▶ _Work required_: Look through the lines below and copy each one that includes "einfach".

(Dataset entries)
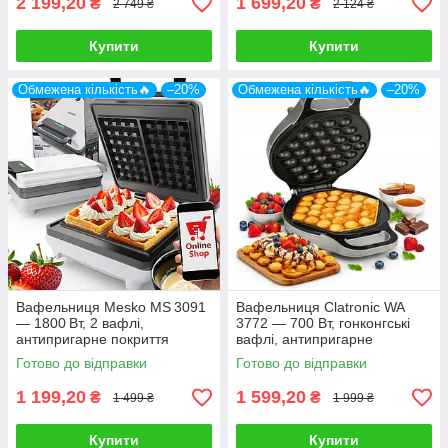
2 199,20
1 699,20
₴
₴
2 749 ₴
2 124 ₴
Купити
Купити
Обмежена кількість🔥
–20%
Обмежена кількість🔥
–20%
Вафельниця Mesko MS 3091
Вафельниця Clatronic WA
— 1800 Вт, 2 вафлі,
3772 — 700 Вт, гонконгські
антипригарне покриття
вафлі, антипригарне
покриття
Готово до відправки
Готово до відправки
1 199,20
1 599,20
₴
₴
1 499 ₴
1 999 ₴
Купити
Купити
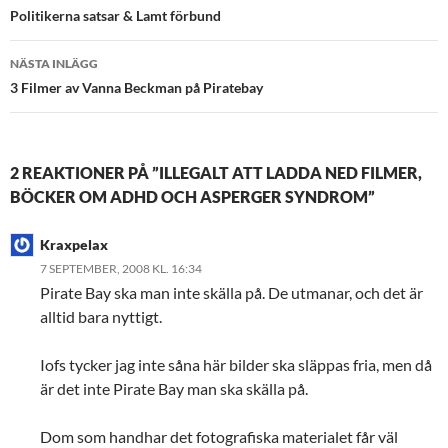
Politikerna satsar & Lamt förbund
NÄSTA INLÄGG
3 Filmer av Vanna Beckman på Piratebay
2 REAKTIONER PÅ ”ILLEGALT ATT LADDA NED FILMER,
BÖCKER OM ADHD OCH ASPERGER SYNDROM”
Kraxpelax
7 SEPTEMBER, 2008 KL. 16:34
Pirate Bay ska man inte skälla på. De utmanar, och det är
alltid bara nyttigt.
Iofs tycker jag inte såna här bilder ska släppas fria, men då
är det inte Pirate Bay man ska skälla på.
Dom som handhar det fotografiska materialet får väl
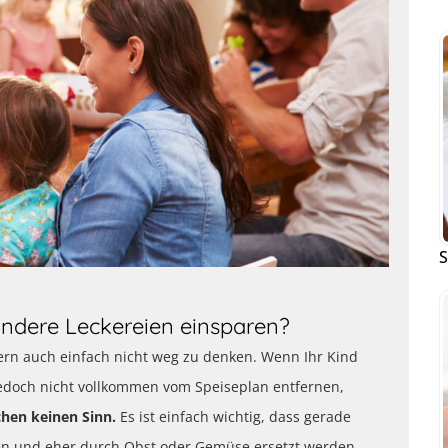
S
ndere Leckereien einsparen?
ndern auch einfach nicht weg zu denken. Wenn Ihr Kind
 jedoch nicht vollkommen vom Speiseplan entfernen,
hen keinen Sinn.
Es ist einfach wichtig, dass gerade
n und eher durch Obst oder Gemüse ersetzt werden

▶ _Task answer_:
ndern auch einfach nicht weg zu denken. Wenn Ihr Kind
Es ist einfach wichtig, dass gerade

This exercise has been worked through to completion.